DAVID’S DEVOTION — THAT SOUNDS PERSONAL

When you were dead in your sins and in the uncircumcision of your flesh, God made you alive with Christ. He forgave us all our sins, having canceled the charge of our legal indebtedness, which stood against us and condemned us; he has taken it away, nailing it to the cross. And having disarmed the powers and authorities, he made a public spectacle of them, triumphing over them by the cross. 

Colossians 2:13-15 (NIV, 1978)

Books have been written, sermons have been preached and movies have been made in the attempt to capture the drama surrounding the crucifixion of Jesus. As well there should be for there has never been, nor will there ever be, a demonstration of unconditional love that required the sacrifice of God’s only Son to forever pay the price for the sins of all mankind.
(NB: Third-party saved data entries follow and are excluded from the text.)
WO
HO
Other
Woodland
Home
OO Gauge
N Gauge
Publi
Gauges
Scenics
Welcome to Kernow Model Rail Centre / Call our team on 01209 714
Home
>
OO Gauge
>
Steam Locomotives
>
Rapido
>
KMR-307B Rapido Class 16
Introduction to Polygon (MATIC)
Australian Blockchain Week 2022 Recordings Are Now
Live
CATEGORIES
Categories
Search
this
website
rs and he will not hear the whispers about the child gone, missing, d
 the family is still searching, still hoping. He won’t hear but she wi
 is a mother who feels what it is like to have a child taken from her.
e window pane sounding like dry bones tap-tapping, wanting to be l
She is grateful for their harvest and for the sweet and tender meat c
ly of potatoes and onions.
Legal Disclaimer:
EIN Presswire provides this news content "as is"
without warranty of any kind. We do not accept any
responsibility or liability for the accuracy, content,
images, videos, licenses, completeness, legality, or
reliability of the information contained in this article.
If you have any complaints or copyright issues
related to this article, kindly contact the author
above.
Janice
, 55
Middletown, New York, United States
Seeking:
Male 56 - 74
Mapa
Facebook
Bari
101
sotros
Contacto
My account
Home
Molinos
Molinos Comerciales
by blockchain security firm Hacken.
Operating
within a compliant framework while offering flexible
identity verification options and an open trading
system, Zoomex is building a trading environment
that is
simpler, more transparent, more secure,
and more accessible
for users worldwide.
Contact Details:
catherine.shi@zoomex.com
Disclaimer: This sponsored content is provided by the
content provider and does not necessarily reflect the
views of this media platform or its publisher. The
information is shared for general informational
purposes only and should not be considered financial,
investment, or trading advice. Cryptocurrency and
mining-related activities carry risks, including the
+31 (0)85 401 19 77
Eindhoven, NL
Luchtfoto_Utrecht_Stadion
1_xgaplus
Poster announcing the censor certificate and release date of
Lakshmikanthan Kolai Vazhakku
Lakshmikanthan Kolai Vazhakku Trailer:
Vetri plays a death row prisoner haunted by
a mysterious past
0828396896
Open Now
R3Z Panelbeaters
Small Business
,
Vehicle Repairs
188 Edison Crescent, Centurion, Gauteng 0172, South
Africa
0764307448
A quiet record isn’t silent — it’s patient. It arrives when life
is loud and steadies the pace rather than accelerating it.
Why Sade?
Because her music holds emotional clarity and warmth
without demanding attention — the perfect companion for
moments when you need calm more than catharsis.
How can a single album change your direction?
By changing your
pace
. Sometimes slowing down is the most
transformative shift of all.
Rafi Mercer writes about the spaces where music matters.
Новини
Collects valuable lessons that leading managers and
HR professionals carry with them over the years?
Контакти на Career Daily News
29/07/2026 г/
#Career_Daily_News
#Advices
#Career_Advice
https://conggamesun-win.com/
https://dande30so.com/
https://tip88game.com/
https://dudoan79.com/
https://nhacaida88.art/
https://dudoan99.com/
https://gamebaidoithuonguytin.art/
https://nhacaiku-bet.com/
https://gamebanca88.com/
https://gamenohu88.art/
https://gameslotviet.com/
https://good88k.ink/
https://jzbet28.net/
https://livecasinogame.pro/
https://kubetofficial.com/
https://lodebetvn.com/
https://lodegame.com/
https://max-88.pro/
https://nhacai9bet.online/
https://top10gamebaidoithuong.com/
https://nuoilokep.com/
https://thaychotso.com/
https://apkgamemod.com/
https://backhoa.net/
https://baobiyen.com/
Yet, amidst of all the drama and theological implications of the weekend of Jesus’ crucifixion, burial, and resurrection, we have an event that was, at its very core, intensely personal.

As Paul writes above, the cross of Jesus was personal on two crucial levels of human understanding. First, to comprehend the hopelessness of our condition, Paul reminds us that we were not bad people needing to be made good, but we were DEAD people needing to be made ALIVE. Such a resurrection was not possible due to our inability to satisfy the demands of the law pertaining to our sin. As only Paul could describe, he says that Jesus did what only He could do by taking all the sin, all the shame, all the filth that we do not want anyone to know about, and He nailed it to the cross. The moment we suddenly realize the depth of our hopelessness and the degree of our sin, we suddenly see that it was not the Roman soldiers that put Jesus on the cross. It was our sin and, whether we intended it to be or not, it was horribly personal.

And finally, the cross itself was the public display of the futility of Satan’s plan to overcome God’s love for humanity. On Friday, human eyes thought they witnessed the cruel, brutal destruction of God’s plan of salvation. Days later they understood that Jesus’ final words, “It is finished,” had been an announcement to Satan that his hold on humanity was broken. That sounds personal!